Dobbiamo però evitare di rispondere a questa attesa nella maniera sbagliata. Maniera sbagliata è soprattutto la pretesa di insegnare Dio. “Vogliamo vedere Gesù”, ci dice il mondo, non abbiamo voglia di sentire dei discorsi intelligenti e pretenziosi sul suo conto. Dovete “mostrarcelo” non “dimostrarcelo”.

Non si insegna Dio. Bisogna raccontare Dio. Bisogna manifestare Dio, con entusiasmo, passione, competenza, stupore, e perfino ingenuità.

Succede spesso che ci lamentiamo dell’indifferenza, del disinteresse, del “sonno” degli uomini del nostro tempo nei confronti di Dio. Dovremmo però porci una domanda: e noi che cosa facciamo per risvegliarli, per scuoterli da questa inerzia? qual’è il nostro potenziale di disturbo? quale immagine di Dio siamo in grado di esibire?
Antoine de Saint-Exupéry osservava amaramente: “C’è troppa gente che lasciamo dormire”
Ora, qual’è il dono essenziale della vita cristiana nei confronti del mondo moderno? Io penso che sia il “dono della nostalgia”. Nostalgia di qualcos'altro, di un Altro.

Oltre alla macchina, al televisore, al computer, al telefonino e a una discreta collezione di idoli vari, l’uomo possiede, nelle profondità del suo essere, qualcosa di molto prezioso: il marchio di fabbrica, potremmo anche dire la cicatrice, di Dio (”E dio disse: facciamo l’uomo a nostra immagine, a nostra somiglianza). In ogni uomo esiste questo marchio, magari sepolto sotto cumuli di polvere e di sonno.

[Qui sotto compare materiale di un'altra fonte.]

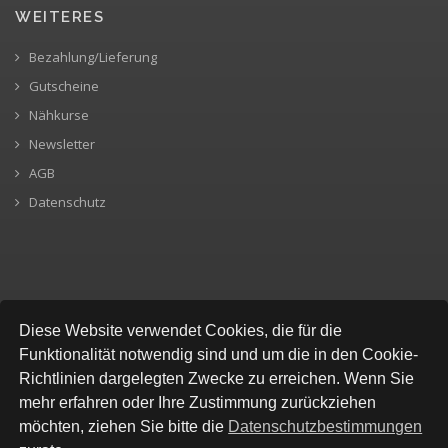
WEITERES
Bezahlung/Lieferung
Gutscheine
Nähkurse
Newsletter
AGB
Datenschutz
SICHERE BEZAHLUNG
Diese Website verwendet Cookies, die für die
Funktionalität notwendig sind und um die in den Cookie-
Richtlinien dargelegten Zwecke zu erreichen. Wenn Sie
mehr erfahren oder Ihre Zustimmung zurückziehen
möchten, ziehen Sie bitte die
Datenschutzbestimmungen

In questo caso “impedire di dormire” non significa tanto alzare la voce, quanto lasciar intravedere, essere trasparenti. Il nostro compito consiste nel fare da specchio, risvegliare quest’immagine, riportarla alla luce.

Prima di finire vorrei proporre un piccolo esercizio di fantasia. Proviamo ad immaginare che qualcuno, magari proprio questa sera, ci fermi e butti li la stessa richiesta fatta a Filippo: “Vogliamo vedere Gesù”. Riusciamo ad immaginare come ce la caveremmo?
Ma vorrei regalarvi un’altra immagine. Quando morì in un incidente d’auto, l’abbé Amédé Ayfre, il creatore della teologia dell’immagine, aveva 42 anni. La sua epigrafe più bella è stata detta, sia pure involontariamente, da un’attrice che confessò a un giornalista che la intervistava: “Che cosa volete che vi dica … quello era un uomo che quando lo incontravi, ti faceva venire voglia di Dio
Pensiamoci un po’. Ci è mai successo di sentirci responsabili di aver fatto venire a qualcuno la voglia di Dio?